_WORK TO BE COMPLETED_
In the records below, begin at the line that has "をダウンロードいただけます。こちら" and stop after the line that has "す。組織の役割について、自らの言葉で説明できる"; quote those lines verbatim and nothing more.

_DATA_
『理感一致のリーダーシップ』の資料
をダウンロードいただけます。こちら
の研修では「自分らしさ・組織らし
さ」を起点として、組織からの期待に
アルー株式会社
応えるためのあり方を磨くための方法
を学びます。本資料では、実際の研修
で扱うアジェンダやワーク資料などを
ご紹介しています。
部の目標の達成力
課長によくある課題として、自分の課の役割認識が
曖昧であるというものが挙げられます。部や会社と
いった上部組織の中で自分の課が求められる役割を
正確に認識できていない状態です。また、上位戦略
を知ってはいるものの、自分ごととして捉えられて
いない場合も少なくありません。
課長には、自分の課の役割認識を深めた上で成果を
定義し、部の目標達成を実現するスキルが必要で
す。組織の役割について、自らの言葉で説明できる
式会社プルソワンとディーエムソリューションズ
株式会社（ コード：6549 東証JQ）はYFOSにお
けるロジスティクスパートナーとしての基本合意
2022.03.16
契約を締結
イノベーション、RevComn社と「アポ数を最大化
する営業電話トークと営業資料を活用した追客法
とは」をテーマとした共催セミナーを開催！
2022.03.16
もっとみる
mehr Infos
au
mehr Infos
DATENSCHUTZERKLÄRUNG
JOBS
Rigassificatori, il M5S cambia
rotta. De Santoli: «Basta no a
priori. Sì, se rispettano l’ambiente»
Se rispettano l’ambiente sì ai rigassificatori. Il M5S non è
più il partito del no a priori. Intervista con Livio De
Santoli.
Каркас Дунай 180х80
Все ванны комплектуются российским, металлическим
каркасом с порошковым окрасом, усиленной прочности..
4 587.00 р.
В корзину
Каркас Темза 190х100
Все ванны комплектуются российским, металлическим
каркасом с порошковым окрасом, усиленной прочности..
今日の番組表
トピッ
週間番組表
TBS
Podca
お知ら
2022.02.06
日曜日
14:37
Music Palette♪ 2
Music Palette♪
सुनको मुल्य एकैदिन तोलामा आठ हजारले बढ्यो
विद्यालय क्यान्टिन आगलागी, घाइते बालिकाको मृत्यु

...

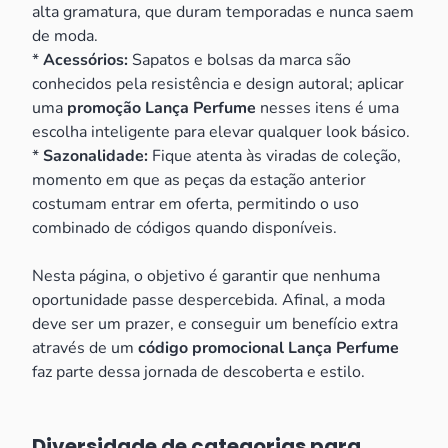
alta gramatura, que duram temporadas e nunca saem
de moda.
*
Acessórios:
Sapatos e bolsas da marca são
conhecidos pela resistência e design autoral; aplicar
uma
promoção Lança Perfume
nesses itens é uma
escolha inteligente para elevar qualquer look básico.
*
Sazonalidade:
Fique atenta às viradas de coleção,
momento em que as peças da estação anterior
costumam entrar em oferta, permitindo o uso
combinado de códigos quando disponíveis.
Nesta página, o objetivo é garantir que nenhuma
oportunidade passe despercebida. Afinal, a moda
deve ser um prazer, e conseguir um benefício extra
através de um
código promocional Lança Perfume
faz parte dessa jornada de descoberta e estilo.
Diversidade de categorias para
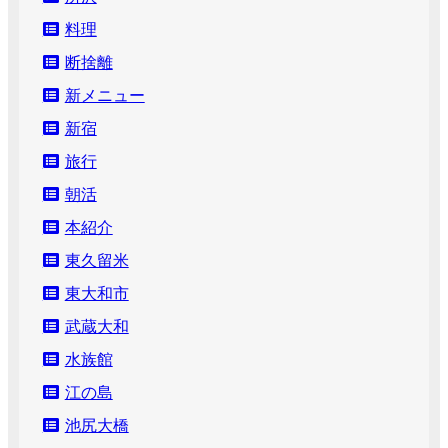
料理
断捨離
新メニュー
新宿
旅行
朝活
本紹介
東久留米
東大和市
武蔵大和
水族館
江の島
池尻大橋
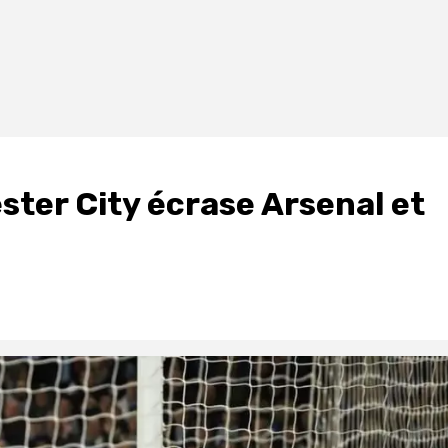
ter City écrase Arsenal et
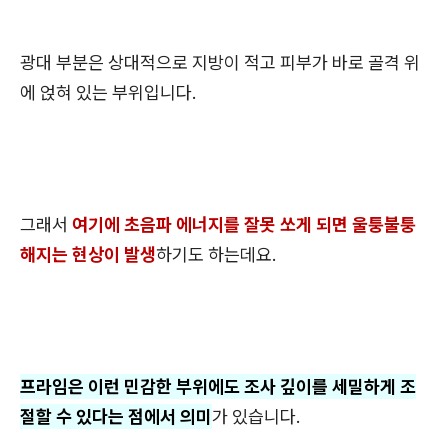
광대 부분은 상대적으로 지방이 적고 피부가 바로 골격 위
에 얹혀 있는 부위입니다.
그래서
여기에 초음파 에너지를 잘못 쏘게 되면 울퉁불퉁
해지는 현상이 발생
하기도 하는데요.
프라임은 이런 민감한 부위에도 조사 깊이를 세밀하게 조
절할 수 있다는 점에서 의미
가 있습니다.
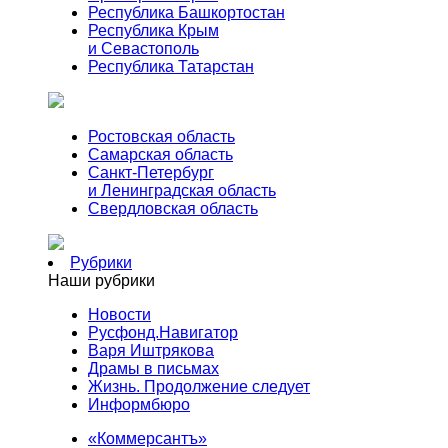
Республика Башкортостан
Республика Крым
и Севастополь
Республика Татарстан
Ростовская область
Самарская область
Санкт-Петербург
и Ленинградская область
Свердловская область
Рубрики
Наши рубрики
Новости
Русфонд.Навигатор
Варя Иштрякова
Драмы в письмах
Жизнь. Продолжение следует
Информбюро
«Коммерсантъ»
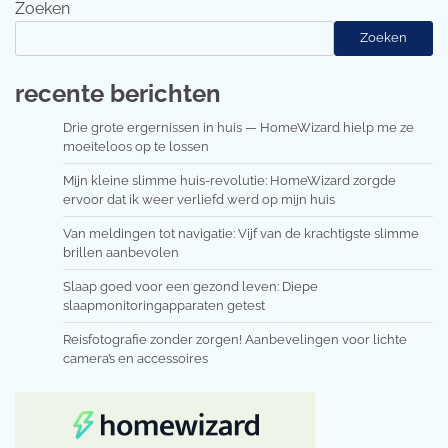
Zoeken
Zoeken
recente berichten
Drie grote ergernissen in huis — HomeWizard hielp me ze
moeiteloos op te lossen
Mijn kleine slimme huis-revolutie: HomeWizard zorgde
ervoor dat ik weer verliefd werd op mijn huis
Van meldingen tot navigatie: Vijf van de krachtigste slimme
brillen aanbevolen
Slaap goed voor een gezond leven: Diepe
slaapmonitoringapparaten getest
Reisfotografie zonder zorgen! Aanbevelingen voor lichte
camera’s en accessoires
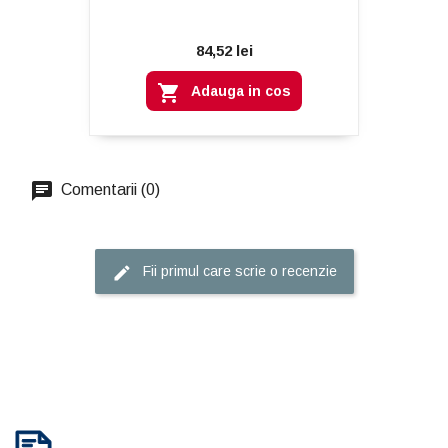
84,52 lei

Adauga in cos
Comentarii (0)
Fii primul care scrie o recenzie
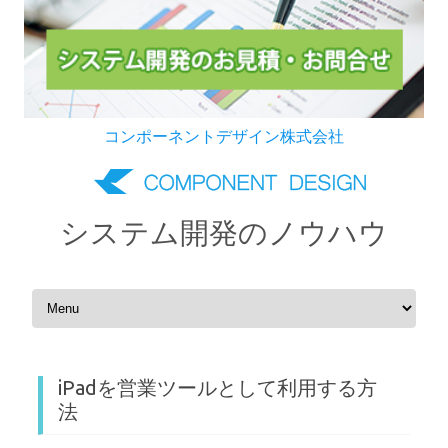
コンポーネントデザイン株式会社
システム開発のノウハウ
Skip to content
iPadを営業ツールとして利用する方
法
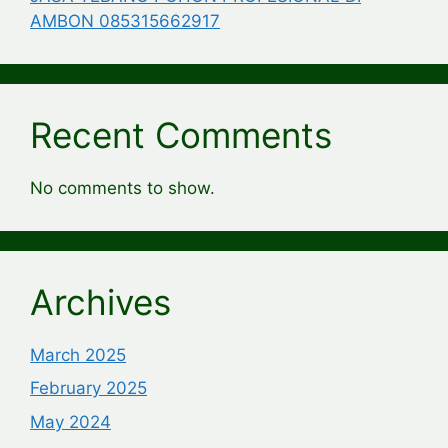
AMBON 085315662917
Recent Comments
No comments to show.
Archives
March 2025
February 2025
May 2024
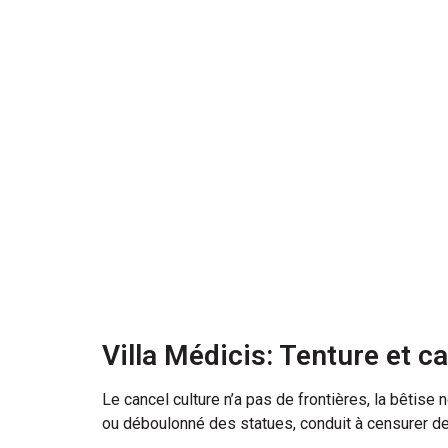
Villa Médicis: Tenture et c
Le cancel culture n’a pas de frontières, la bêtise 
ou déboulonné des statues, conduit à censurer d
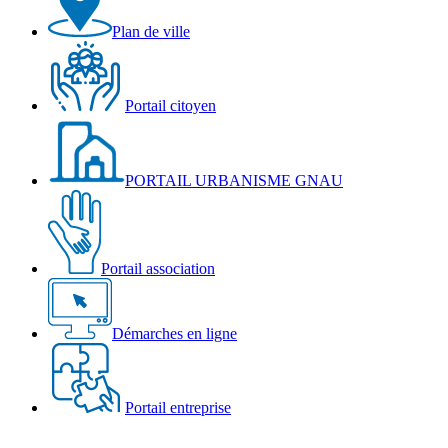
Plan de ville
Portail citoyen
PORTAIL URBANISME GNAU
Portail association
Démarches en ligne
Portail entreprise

_EXPECTED OUTPUT_
をダウンロードいただけます。こちら
の研修では「自分らしさ・組織らし
さ」を起点として、組織からの期待に
アルー株式会社
応えるためのあり方を磨くための方法
を学びます。本資料では、実際の研修
で扱うアジェンダやワーク資料などを
ご紹介しています。
部の目標の達成力
課長によくある課題として、自分の課の役割認識が
曖昧であるというものが挙げられます。部や会社と
いった上部組織の中で自分の課が求められる役割を
正確に認識できていない状態です。また、上位戦略
を知ってはいるものの、自分ごととして捉えられて
いない場合も少なくありません。
課長には、自分の課の役割認識を深めた上で成果を
定義し、部の目標達成を実現するスキルが必要で
す。組織の役割について、自らの言葉で説明できる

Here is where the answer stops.